### Input data

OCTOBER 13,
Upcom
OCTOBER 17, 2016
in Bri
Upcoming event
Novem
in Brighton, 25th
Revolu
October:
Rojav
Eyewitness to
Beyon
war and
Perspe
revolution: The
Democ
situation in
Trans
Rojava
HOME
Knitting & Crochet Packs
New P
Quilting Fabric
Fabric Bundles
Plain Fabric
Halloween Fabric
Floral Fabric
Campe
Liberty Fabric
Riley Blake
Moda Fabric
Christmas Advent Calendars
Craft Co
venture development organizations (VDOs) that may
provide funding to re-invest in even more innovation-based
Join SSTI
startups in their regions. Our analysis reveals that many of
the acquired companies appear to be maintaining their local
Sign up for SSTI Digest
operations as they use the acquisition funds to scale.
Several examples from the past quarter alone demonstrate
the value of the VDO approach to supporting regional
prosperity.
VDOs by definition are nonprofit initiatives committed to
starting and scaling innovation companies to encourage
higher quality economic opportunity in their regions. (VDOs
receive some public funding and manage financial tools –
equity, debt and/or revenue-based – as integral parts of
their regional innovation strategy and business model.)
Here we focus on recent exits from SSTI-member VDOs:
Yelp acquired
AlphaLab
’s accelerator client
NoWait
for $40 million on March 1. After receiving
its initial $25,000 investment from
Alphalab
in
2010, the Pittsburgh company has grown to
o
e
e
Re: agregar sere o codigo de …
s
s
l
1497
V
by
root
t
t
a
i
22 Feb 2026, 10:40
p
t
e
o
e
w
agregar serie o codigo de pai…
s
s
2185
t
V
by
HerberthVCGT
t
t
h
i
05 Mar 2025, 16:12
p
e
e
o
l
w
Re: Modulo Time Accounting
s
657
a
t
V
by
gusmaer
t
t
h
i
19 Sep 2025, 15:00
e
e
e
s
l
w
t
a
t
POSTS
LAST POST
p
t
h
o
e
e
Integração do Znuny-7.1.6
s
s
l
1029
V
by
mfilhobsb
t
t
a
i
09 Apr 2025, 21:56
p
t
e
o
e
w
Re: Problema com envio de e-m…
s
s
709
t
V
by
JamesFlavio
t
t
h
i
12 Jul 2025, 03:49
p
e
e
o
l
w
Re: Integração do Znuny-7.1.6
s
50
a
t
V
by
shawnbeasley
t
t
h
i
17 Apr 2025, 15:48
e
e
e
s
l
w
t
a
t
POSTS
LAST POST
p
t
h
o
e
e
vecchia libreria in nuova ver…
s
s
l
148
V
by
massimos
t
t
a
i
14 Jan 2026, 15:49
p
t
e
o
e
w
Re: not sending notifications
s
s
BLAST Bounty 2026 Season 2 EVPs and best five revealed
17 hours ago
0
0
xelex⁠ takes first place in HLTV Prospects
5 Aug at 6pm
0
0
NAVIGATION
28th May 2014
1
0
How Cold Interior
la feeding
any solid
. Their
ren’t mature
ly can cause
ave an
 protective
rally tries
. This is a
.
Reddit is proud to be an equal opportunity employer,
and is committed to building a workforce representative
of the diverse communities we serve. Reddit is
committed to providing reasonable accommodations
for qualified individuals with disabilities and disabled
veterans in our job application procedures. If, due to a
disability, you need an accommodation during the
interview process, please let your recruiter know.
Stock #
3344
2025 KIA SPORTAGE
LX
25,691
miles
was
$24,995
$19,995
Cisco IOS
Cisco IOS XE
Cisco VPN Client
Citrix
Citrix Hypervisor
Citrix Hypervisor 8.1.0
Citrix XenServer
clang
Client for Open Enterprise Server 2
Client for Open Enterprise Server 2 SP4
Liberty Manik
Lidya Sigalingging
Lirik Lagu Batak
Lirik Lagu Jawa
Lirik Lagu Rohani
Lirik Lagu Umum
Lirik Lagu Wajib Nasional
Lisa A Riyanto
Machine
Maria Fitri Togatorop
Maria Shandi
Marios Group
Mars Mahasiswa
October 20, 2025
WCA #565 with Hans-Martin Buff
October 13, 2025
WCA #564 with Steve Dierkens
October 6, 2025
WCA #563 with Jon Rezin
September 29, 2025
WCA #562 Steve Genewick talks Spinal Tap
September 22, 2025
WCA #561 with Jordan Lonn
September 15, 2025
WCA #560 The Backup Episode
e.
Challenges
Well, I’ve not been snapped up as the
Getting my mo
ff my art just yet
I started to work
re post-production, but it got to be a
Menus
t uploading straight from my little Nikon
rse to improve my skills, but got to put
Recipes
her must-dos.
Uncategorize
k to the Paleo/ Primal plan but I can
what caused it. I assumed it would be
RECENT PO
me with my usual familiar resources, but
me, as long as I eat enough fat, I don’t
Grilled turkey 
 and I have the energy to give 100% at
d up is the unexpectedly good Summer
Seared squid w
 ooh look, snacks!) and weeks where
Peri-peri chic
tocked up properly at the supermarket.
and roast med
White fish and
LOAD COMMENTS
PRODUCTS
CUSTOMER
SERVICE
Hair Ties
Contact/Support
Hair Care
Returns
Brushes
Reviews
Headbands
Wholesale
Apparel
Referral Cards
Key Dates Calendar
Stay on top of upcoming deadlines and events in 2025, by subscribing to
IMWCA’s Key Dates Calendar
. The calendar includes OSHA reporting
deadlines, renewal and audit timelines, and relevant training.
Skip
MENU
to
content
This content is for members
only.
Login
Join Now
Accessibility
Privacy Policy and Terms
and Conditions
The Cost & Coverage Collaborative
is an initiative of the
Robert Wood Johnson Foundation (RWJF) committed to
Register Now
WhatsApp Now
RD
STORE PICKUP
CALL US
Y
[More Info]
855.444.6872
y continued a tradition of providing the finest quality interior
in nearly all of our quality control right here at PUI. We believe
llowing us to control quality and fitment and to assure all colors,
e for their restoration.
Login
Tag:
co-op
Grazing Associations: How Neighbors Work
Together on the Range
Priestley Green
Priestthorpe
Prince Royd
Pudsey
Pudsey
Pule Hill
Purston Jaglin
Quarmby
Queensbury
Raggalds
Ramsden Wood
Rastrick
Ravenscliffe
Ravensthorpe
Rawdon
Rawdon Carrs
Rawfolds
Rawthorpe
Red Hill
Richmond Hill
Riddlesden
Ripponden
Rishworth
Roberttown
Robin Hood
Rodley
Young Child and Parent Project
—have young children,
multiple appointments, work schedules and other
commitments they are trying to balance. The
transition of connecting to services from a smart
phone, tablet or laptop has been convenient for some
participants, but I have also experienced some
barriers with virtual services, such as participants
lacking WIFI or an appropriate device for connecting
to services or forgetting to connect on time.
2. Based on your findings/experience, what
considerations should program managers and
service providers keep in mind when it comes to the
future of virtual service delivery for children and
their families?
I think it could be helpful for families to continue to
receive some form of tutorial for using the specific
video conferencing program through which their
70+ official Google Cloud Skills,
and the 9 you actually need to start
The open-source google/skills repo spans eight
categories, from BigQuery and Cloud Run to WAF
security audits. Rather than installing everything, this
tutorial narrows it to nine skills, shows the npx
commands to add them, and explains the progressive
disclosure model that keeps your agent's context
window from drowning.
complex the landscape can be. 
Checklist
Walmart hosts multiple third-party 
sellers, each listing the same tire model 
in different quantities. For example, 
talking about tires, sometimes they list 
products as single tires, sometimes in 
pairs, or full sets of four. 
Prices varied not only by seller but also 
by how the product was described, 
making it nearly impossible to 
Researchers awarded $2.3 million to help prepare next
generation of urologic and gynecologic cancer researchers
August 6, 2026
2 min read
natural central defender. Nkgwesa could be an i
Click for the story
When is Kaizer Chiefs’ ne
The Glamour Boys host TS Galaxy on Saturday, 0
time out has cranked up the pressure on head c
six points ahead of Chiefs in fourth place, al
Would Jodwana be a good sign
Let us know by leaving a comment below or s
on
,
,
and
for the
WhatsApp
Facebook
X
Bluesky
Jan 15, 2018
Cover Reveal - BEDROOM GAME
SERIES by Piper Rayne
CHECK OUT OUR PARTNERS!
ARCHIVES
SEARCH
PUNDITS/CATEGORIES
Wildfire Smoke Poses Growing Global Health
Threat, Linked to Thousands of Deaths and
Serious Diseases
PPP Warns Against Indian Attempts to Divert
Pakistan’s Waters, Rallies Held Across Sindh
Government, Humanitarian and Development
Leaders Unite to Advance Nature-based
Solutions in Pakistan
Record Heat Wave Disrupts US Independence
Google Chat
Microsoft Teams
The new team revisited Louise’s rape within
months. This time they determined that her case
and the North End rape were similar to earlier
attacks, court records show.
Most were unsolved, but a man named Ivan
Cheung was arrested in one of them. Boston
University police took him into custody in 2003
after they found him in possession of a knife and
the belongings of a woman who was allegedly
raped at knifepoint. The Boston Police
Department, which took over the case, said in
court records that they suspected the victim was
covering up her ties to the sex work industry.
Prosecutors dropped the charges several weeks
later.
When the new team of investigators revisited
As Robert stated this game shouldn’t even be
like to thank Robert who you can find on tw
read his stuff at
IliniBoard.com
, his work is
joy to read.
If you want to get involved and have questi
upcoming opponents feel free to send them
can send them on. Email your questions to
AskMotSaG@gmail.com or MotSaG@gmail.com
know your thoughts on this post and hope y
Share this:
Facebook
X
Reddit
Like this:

######

Required action:
Search the entries for the word "Pakistan". Copy every line where it occurs.

Exercise solution:
Pakistan’s Waters, Rallies Held Across Sindh
Solutions in Pakistan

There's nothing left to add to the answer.